EXTRACTED DATA
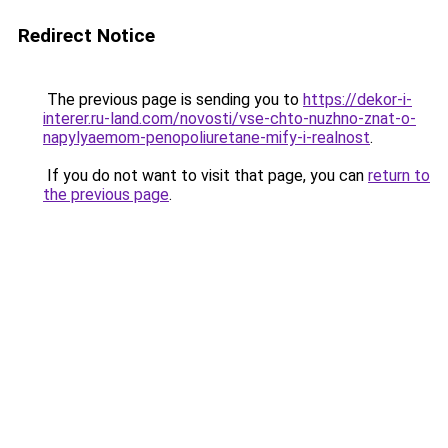
Redirect Notice
The previous page is sending you to
https://dekor-i-
interer.ru-land.com/novosti/vse-chto-nuzhno-znat-o-
napylyaemom-penopoliuretane-mify-i-realnost
.
If you do not want to visit that page, you can
return to
the previous page
.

TASK REQUIREMENTS
Set down the material above exactly. Skip any picture.

TASK OUTPUT
Redirect Notice
The previous page is sending you to
https://dekor-i-
interer.ru-land.com/novosti/vse-chto-nuzhno-znat-o-
napylyaemom-penopoliuretane-mify-i-realnost
.
If you do not want to visit that page, you can
return to
the previous page
.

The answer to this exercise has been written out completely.